• Task instructions
Whenever the word "both" shows up in a line of the data, copy that line.

[Dataset entries]
# # #
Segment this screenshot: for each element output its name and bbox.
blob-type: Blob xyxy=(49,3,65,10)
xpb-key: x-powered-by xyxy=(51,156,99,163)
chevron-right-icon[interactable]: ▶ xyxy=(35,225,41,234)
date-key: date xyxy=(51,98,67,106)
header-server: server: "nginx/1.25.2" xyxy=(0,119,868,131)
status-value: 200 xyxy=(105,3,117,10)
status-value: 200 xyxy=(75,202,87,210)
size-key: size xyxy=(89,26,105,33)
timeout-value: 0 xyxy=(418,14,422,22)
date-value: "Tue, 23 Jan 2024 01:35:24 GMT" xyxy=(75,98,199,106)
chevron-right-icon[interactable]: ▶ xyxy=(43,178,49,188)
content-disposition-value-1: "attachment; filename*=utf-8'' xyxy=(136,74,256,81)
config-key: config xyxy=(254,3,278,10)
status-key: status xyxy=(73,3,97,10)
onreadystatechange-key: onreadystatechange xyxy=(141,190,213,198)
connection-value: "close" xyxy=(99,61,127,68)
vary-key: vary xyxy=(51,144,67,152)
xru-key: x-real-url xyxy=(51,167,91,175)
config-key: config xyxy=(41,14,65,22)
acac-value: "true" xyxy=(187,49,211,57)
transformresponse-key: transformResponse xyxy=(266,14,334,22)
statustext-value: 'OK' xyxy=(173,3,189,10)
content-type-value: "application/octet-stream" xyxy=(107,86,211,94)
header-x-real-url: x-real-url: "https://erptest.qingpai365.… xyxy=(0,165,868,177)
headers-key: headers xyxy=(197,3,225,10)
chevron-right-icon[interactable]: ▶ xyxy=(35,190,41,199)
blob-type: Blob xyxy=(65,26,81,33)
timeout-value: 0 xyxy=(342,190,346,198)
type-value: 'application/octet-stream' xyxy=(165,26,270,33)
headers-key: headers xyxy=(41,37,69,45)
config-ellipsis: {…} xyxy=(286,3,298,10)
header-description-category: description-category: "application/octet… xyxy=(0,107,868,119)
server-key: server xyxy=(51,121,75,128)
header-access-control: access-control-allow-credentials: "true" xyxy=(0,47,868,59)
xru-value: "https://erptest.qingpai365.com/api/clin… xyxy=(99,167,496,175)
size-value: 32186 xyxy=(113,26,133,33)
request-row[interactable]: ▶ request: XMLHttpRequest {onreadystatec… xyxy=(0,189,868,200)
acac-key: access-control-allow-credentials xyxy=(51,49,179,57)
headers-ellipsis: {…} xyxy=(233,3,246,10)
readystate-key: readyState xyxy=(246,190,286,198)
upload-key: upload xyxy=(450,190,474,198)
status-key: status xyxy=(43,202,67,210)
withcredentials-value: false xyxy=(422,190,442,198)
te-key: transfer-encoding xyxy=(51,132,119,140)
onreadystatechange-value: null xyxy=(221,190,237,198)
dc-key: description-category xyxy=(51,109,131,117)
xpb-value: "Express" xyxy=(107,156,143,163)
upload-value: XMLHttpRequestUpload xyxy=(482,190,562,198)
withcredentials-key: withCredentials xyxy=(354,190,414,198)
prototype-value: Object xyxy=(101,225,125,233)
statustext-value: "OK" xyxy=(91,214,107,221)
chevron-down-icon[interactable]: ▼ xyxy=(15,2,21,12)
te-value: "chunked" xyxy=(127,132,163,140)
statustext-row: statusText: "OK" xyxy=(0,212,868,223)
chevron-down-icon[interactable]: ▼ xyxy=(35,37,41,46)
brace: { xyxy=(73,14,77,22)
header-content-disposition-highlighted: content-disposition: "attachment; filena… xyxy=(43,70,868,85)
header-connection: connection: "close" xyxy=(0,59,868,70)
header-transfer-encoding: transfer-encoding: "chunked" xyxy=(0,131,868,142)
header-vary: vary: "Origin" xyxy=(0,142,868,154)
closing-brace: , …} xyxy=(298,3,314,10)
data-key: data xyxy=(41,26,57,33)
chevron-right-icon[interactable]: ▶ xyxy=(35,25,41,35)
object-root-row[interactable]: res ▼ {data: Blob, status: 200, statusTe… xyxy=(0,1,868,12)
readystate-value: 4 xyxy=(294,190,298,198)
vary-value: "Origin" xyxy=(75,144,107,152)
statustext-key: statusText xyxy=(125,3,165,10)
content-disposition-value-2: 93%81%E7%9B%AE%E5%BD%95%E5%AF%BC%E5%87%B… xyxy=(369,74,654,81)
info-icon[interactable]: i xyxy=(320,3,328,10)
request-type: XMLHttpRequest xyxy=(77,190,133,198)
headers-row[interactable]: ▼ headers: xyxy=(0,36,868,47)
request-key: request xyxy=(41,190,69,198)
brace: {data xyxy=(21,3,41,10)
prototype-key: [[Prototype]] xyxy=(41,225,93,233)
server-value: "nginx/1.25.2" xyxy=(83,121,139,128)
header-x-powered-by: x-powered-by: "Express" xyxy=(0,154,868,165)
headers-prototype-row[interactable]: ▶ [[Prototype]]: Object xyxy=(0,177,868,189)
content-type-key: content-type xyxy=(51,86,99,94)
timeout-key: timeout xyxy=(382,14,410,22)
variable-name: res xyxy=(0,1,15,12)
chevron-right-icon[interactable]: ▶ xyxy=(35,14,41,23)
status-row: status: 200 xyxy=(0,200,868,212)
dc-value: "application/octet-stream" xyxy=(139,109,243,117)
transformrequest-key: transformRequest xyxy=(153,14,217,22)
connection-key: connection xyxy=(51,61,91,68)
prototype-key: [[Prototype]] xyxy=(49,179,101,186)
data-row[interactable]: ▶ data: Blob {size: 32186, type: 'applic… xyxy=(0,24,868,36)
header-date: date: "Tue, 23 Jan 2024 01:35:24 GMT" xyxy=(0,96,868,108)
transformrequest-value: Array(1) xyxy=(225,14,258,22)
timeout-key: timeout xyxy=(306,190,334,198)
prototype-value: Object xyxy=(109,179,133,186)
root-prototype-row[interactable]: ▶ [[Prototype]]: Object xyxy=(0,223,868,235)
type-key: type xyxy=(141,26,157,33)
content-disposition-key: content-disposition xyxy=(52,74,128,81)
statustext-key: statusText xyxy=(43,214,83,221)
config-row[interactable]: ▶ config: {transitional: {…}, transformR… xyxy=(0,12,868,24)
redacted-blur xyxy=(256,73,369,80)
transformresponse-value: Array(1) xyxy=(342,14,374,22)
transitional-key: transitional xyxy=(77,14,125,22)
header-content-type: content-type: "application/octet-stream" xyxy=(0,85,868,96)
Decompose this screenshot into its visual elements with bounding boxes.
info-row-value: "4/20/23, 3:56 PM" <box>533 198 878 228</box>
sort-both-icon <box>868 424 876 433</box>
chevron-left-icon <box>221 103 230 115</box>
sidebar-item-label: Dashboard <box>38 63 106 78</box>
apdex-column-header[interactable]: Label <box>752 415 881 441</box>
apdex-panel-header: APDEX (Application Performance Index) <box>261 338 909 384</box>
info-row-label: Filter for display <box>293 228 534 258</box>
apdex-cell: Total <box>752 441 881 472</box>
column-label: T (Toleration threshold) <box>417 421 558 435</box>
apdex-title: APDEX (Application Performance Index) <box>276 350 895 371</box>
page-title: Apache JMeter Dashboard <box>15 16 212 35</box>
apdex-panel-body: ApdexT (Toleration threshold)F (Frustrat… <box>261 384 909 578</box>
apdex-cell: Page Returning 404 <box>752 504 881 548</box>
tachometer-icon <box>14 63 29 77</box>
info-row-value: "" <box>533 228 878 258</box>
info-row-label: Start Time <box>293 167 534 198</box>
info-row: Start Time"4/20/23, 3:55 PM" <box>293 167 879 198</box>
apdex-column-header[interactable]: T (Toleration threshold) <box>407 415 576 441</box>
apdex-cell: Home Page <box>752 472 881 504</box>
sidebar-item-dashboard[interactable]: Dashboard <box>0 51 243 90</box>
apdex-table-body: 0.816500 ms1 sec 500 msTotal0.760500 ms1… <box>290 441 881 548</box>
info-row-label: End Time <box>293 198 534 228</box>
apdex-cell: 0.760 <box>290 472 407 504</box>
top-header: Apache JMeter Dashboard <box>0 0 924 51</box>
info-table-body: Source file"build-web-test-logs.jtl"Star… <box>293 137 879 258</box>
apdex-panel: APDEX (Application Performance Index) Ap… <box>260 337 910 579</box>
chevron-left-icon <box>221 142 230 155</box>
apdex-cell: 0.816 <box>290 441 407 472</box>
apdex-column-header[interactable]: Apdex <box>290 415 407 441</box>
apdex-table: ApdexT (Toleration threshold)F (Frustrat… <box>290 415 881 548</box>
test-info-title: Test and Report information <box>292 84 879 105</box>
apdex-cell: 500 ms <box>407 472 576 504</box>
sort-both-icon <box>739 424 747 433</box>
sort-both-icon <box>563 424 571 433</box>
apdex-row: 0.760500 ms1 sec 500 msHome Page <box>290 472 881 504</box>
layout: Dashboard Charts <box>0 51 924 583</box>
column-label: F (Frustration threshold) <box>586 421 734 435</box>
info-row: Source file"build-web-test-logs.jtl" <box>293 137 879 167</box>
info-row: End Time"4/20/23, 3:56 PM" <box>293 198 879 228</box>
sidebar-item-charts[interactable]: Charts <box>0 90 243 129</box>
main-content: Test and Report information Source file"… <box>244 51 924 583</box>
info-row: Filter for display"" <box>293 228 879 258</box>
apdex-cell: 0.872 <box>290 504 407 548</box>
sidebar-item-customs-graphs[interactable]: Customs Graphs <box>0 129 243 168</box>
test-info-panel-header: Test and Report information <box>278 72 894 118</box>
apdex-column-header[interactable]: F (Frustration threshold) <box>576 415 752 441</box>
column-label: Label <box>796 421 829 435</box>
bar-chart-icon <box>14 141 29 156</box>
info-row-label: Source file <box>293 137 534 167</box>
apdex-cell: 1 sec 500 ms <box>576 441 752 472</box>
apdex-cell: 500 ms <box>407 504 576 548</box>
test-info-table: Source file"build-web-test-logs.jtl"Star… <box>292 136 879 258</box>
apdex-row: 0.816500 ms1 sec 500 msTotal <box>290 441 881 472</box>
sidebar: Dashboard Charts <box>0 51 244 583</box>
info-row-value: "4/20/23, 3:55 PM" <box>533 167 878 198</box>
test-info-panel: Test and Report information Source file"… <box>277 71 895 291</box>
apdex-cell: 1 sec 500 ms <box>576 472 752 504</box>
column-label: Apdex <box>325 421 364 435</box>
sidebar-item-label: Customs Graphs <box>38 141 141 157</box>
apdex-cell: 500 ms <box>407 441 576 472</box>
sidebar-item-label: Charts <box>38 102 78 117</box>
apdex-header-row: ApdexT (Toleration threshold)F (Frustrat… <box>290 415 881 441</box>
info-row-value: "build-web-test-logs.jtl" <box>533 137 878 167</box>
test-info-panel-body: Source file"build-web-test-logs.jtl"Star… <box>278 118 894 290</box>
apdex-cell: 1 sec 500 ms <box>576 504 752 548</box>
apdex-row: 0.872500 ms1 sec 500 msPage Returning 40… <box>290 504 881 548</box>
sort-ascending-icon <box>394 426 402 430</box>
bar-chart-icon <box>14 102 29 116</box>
# # #
• Result of the exercise
sort-both-icon <box>868 424 876 433</box>
sort-both-icon <box>739 424 747 433</box>
sort-both-icon <box>563 424 571 433</box>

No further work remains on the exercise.